If you wish to overload the dentry methods then you should
initialise the "d_dop" field in the dentry; this is a pointer
to a struct "dentry_operations".
This method is called with the directory inode semaphore held
link: called by the link(2) system call. Only required if you want
to support hard links. You will probably need to call
d_instantiate() just as you would in the create() method
unlink: called by the unlink(2) system call. Only required if you
want to support deleting inodes
symlink: called by the symlink(2) system call. Only required if you
want to support symlinks. You will probably need to call
d_instantiate() just as you would in the create() method
mkdir: called by the mkdir(2) system call. Only required if you want
to support creating subdirectories. You will probably need to
call d_instantiate() just as you would in the create() method
rmdir: called by the rmdir(2) system call. Only required if you want
to support deleting subdirectories
mknod: called by the mknod(2) system call to create a device (char,
block) inode or a named pipe (FIFO) or socket. Only required
if you want to support creating these types of inodes. You
will probably need to call d_instantiate() just as you would
in the create() method
readlink: called by the readlink(2) system call. Only required if
you want to support reading symbolic links
follow_link: called by the VFS to follow a symbolic link to the
inode it points to. Only required if you want to support
symbolic links. This function returns a void pointer cookie
that is passed to put_link().
put_link: called by the VFS to release resources allocated by
follow_link(). The cookie returned by follow_link() is passed to
to this function as the last parameter. It is used by filesystems
such as NFS where page cache is not stable (i.e. page that was
installed when the symbolic link walk started might not be in the
page cache at the end of the walk).
truncate: called by the VFS to change the size of a file. The i_size
field of the inode is set to the desired size by the VFS before
this function is called. This function is called by the truncate(2)
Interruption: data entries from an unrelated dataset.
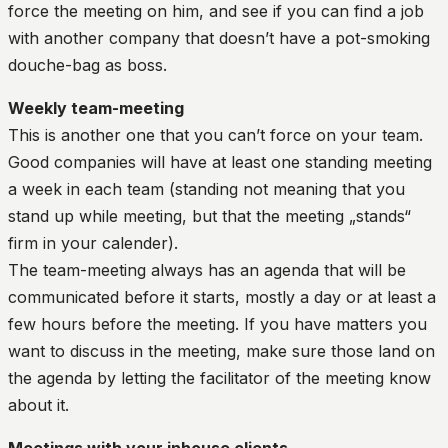
force the meeting on him, and see if you can find a job
with another company that doesn’t have a pot-smoking
douche-bag as boss.
Weekly team-meeting
This is another one that you can’t force on your team.
Good companies will have at least one standing meeting
a week in each team (standing not meaning that you
stand up while meeting, but that the meeting „stands“
firm in your calender).
The team-meeting always has an agenda that will be
communicated before it starts, mostly a day or at least a
few hours before the meeting. If you have matters you
want to discuss in the meeting, make sure those land on
the agenda by letting the facilitator of the meeting know
about it.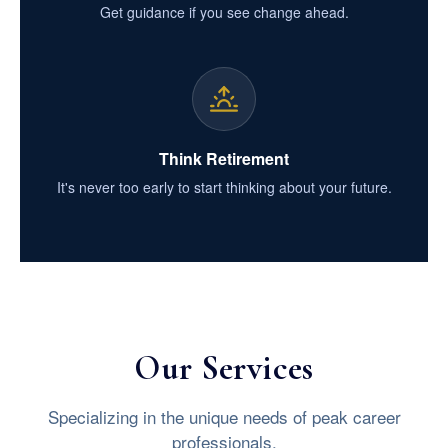
Get guidance if you see change ahead.
Think Retirement
It's never too early to start thinking about your future.
Our Services
Specializing in the unique needs of peak career
professionals.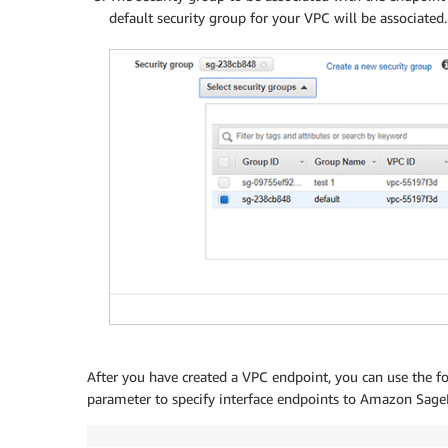
default security group for your VPC will be associated.
After you have created a VPC endpoint, you can use the 
parameter to specify interface endpoints to Amazon Sag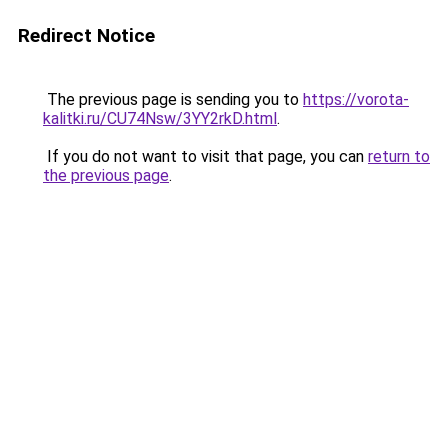
Redirect Notice
The previous page is sending you to
https://vorota-
kalitki.ru/CU74Nsw/3YY2rkD.html
.
If you do not want to visit that page, you can
return to
the previous page
.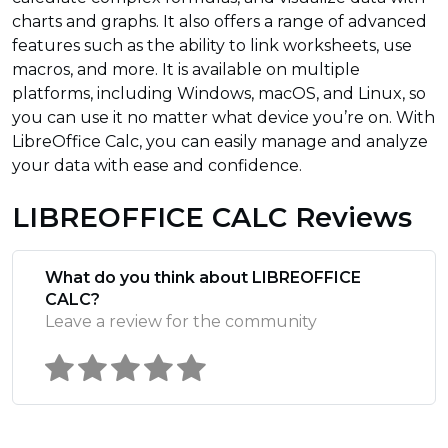
charts and graphs. It also offers a range of advanced
features such as the ability to link worksheets, use
macros, and more. It is available on multiple
platforms, including Windows, macOS, and Linux, so
you can use it no matter what device you’re on. With
LibreOffice Calc, you can easily manage and analyze
your data with ease and confidence.
LIBREOFFICE CALC Reviews
What do you think about LIBREOFFICE
CALC?
Leave a review for the community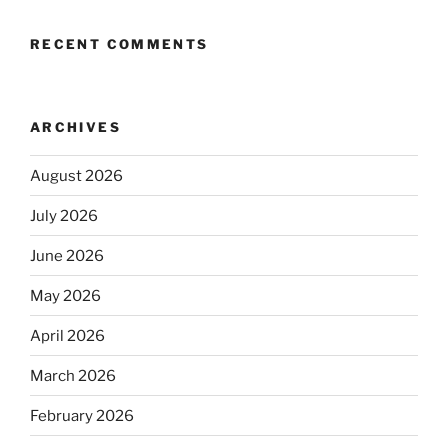
RECENT COMMENTS
ARCHIVES
August 2026
July 2026
June 2026
May 2026
April 2026
March 2026
February 2026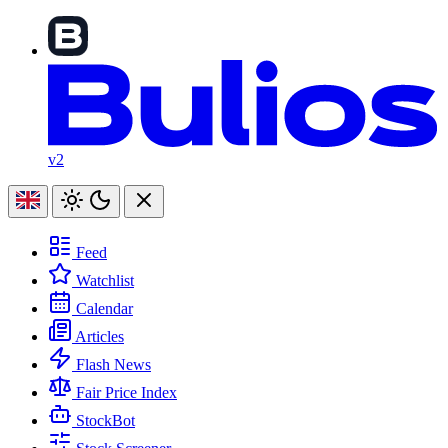
v2
Feed
Watchlist
Calendar
Articles
Flash News
Fair Price Index
StockBot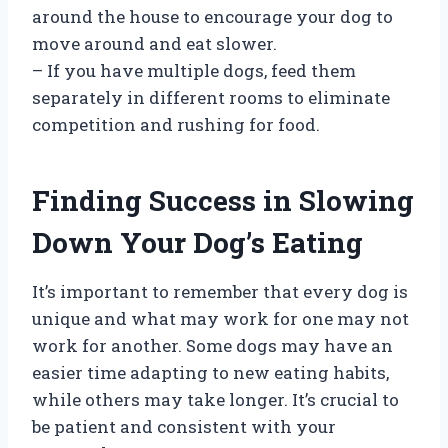
around the house to encourage your dog to
move around and eat slower.
– If you have multiple dogs, feed them
separately in different rooms to eliminate
competition and rushing for food.
Finding Success in Slowing
Down Your Dog’s Eating
It’s important to remember that every dog is
unique and what may work for one may not
work for another. Some dogs may have an
easier time adapting to new eating habits,
while others may take longer. It’s crucial to
be patient and consistent with your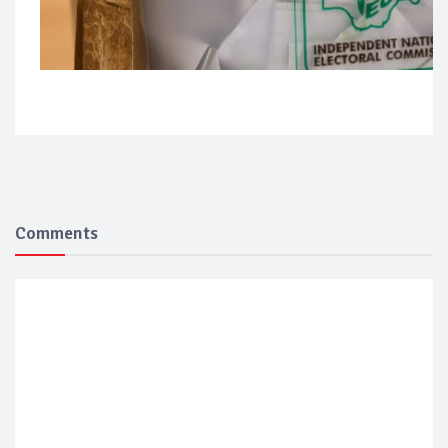
Comments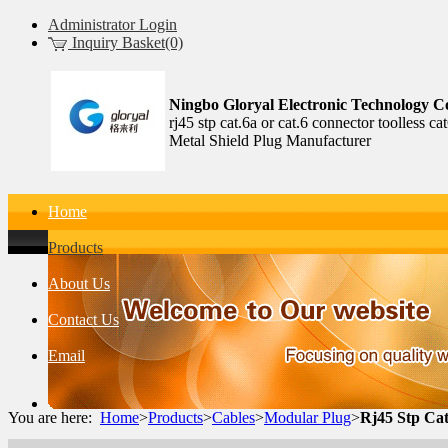
Administrator Login
Inquiry Basket(0)
Ningbo Gloryal Electronic Technology Co
rj45 stp cat.6a or cat.6 connector toolless 
Metal Shield Plug Manufacturer
Home
Products
About Us
Contact Us
Email
You are here:
Home
>
Products
>
Cables
>
Modular Plug
>
Rj45 Stp Cat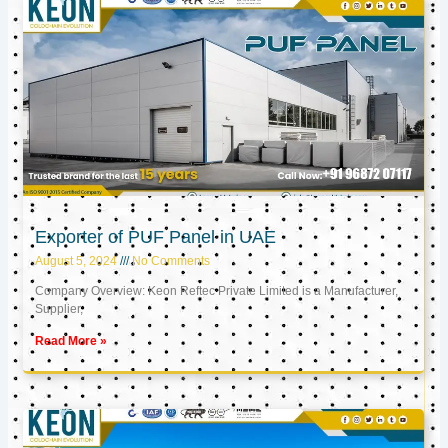
Exporter of PUF Panel in UAE
August 5, 2024
No Comments
Company Overview: Keon Reftec Private Limited is a Manufacturer,
Supplier,
Read More »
system call and related functionality.
permission: called by the VFS to check for access rights on a POSIX-like
filesystem.
setattr: called by the VFS to set attributes for a file. This function is
called by chmod(2) and related system calls.
getattr: called by the VFS to get attributes of a file. This function is
called by stat(2) and related system calls.
setxattr: called by the VFS to set an extended attribute for a file.
Extended attribute is a name:value pair associated with an inode. This
function is called by setxattr(2) system call.
getxattr: called by the VFS to retrieve the value of an extended attribute
name. This function is called by getxattr(2) function call.
listxattr: called by the VFS to list all extended attributes for a given
file. This function is called by listxattr(2) system call.
removexattr: called by the VFS to remove an extended attribute from a file.
This function is called by removexattr(2) system call.
struct address_space_operations
===============================
This describes how the VFS can manipulate mapping of a file to page cache in
your filesystem. As of kernel 2.6.13, the following members are defined:
struct address_space_operations {
int (*writepage)(struct page *page, struct writeback_control *wbc);
int (*readpage)(struct file *, struct page *);
int (*sync_page)(struct page *);
int (*writepages)(struct address_space *, struct writeback_control *);
int (*set_page_dirty)(struct page *page);
int (*readpages)(struct file *filp, struct address_space *mapping,
struct list_head *pages, unsigned nr_pages);
int (*prepare_write)(struct file *, struct page *, unsigned, unsigned);
int (*commit_write)(struct file *, struct page *, unsigned, unsigned);
sector_t (*bmap)(struct address_space *, sector_t);
int (*invalidatepage) (struct page *, unsigned long);
int (*releasepage) (struct page *, int);
ssize_t (*direct_IO)(int, struct kiocb *, const struct iovec *iov,
loff_t offset, unsigned long nr_segs);
struct page* (*get_xip_page)(struct address_space *, sector_t,
int);
};
writepage: called by the VM write a dirty page to backing store.
readpage: called by the VM to read a page from backing store.
sync_page: called by the VM to notify the backing store to perform all
queued I/O operations for a page. I/O operations for other pages
associated with this address_space object may also be performed.
writepages: called by the VM to write out pages associated with the
address_space object.
set_page_dirty: called by the VM to set a page dirty.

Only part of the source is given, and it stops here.